AI Is Fast. Infrastructure Is Not: The Latency Problem in Real-Time AI

You can watch this talk on YouTube in Russian and English(auto-dubbed).
The presentation is available here.

Amir Adigamov’s talk focused on one of the most visible gaps in modern AI products: the models are getting faster and more powerful, but many real-time AI experiences still feel slow to the user. His presentation unpacked that contradiction and showed that the real issue often lies not in the model itself, but in the surrounding infrastructure stack.

He began by defining what he meant by real-time AI — systems such as voice interfaces, game-related AI interactions, extended reality scenarios, or any user-facing experience where a person expects an immediate response. In those environments, even modest latency creates friction. The talk argued that while AI engines are improving at an extraordinary pace, the rest of the system often remains constrained by older architectural assumptions and slower data-handling layers.

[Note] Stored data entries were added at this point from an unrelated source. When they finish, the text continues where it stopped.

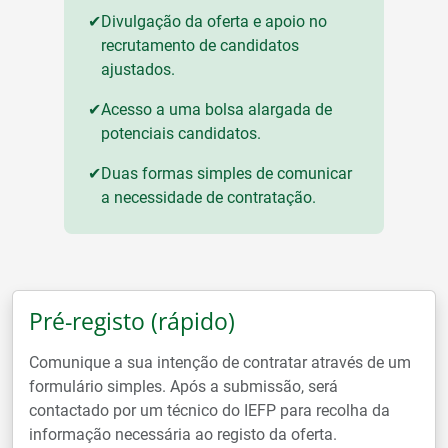
✔
Divulgação da oferta e apoio no
recrutamento de candidatos
ajustados.
✔
Acesso a uma bolsa alargada de
potenciais candidatos.
✔
Duas formas simples de comunicar
a necessidade de contratação.
Pré-registo (rápido)
Comunique a sua intenção de contratar através de um
formulário simples. Após a submissão, será
contactado por um técnico do IEFP para recolha da
informação necessária ao registo da oferta.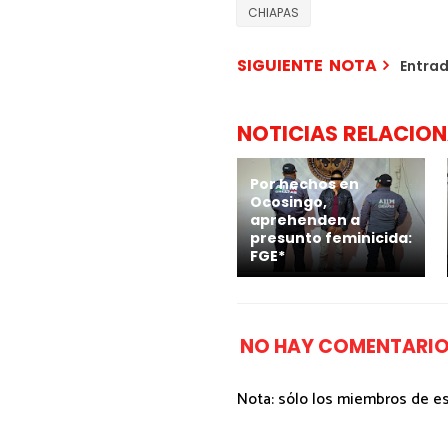
CHIAPAS
SIGUIENTE NOTA
Entra
NOTICIAS RELACIO
Por hechos en
Ocosingo,
aprehenden a
presunto feminicida:
FGE*
NO HAY COMENTARIO
Nota: sólo los miembros de e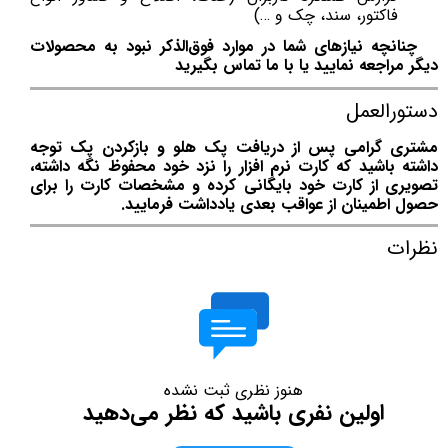
فاکتور، سند، چک و …)
چنانچه نیازهای شما در موارد فوق‌الذکر نبود به محصولات
دیگر مراجعه نمایید یا با ما تماس بگیرید
دستورالعمل
مشتری گرامی پس از دریافت پک هلو و بازکردن پک توجه
داشته باشید که کارت نرم افزار را نزد خود محفوظ نگه داشته،
تصویری از کارت خود بایگانی کرده و مشخصات کارت را برای
حصول اطمینان از عواقب بعدی یادداشت فرمایید.
نظرات
هنوز نظری ثبت نشده
اولین نفری باشید که نظر می‌دهید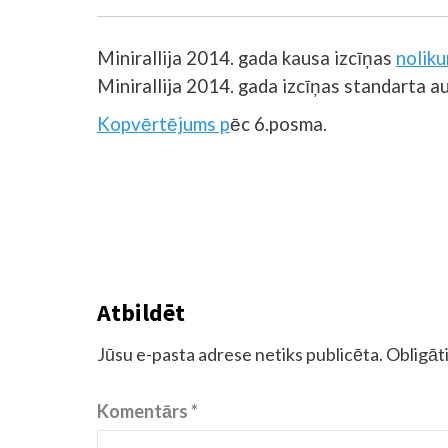
Minirallija 2014. gada kausa izcīņas
nolik
Minirallija 2014. gada izcīņas standarta 
Kopvērtējums p
ēc 6.posma.
Atbildēt
Jūsu e-pasta adrese netiks publicēta.
Obligāti
Komentārs
*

A major theme of the session was that AI inference is only one stage in a much larger pipeline. Between the user request and the first useful answer, a system may incur network latency, queueing delays, business logic overhead, retrieval and ranking steps, serialization costs, vector database search time, and token generation time. Amir broke down this “anatomy of latency” in detail, explaining how even when the inference engine is fast, the user may still experience substantial delay because of all the surrounding layers. This was especially relevant in retrieval-augmented systems, where pre-processing and retrieval often consume a surprising portion of the response budget before generation even begins.

He also drew a distinction between time to first token and the rest of the generation process. For many systems, the first-token delay is the most important user experience threshold because it determines whether the interaction feels responsive. Once a system begins streaming output, users are more forgiving. But before that point, every step in the stack matters. The talk made it clear that optimizing real-time AI means optimizing the entire system path, not just the model.

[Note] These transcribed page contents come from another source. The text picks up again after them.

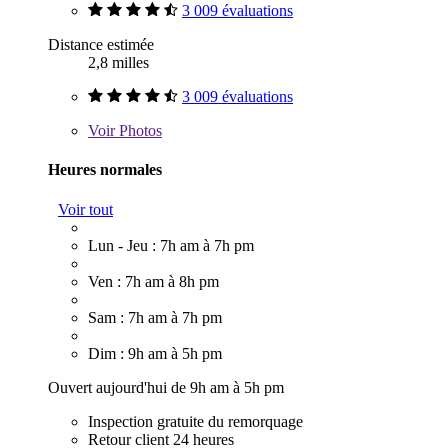
3 009 évaluations
Distance estimée
2,8 milles
3 009 évaluations
Voir
Photos
Heures normales
Voir tout
Lun - Jeu : 7h am à 7h pm
Ven : 7h am à 8h pm
Sam : 7h am à 7h pm
Dim : 9h am à 5h pm
Ouvert aujourd'hui de 9h am à 5h pm
Inspection gratuite du remorquage
Retour client 24 heures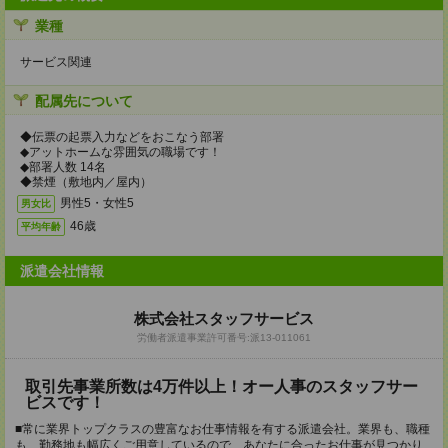
業種
サービス関連
配属先について
◆伝票の起票入力などをおこなう部署
◆アットホームな雰囲気の職場です！
◆部署人数 14名
◆禁煙（敷地内／屋内）
男性5・女性5
男女比
46歳
平均年齢
派遣会社情報
株式会社スタッフサービス
労働者派遣事業許可番号:派13-011061
取引先事業所数は4万件以上！オー人事のスタッフサー
ビスです！
■常に業界トップクラスの豊富なお仕事情報を有する派遣会社。業界も、職種
も、勤務地も幅広くご用意しているので、あなたに合ったお仕事が見つかり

Another practical and well-received part of the session covered architectural choices that affect latency. Amir contrasted older patterns such as REST and JSON serialization with faster alternatives like gRPC, protobuf-based communication, and more efficient binary formats. He also discussed memory and hardware design considerations, especially around token generation bottlenecks, and showed why throughput and responsiveness can be constrained by memory access patterns as much as by compute.

One of the strongest concrete examples in the talk involved voice AI architecture. He described a more traditional implementation in which the system waits for a user to finish speaking, then performs retrieval and ranking before responding. He contrasted that with a lower-latency architecture using a semantic cache, a fast-path agent for common requests, and a slower background process that prefetches likely relevant information while the user is still speaking. This kind of split architecture can dramatically reduce perceived latency by avoiding unnecessary waits and making the response path more proactive.

The practical recommendations at the end of the talk tied these ideas together: keep the path to the model short, avoid unnecessary legacy overhead, keep warm state where it matters, use caching aggressively when possible, and stream responses early instead of waiting for the whole pipeline to complete. The broader message was clear: users do not interact with isolated models — they interact with systems. And if those systems are architected poorly, no model alone will save the experience.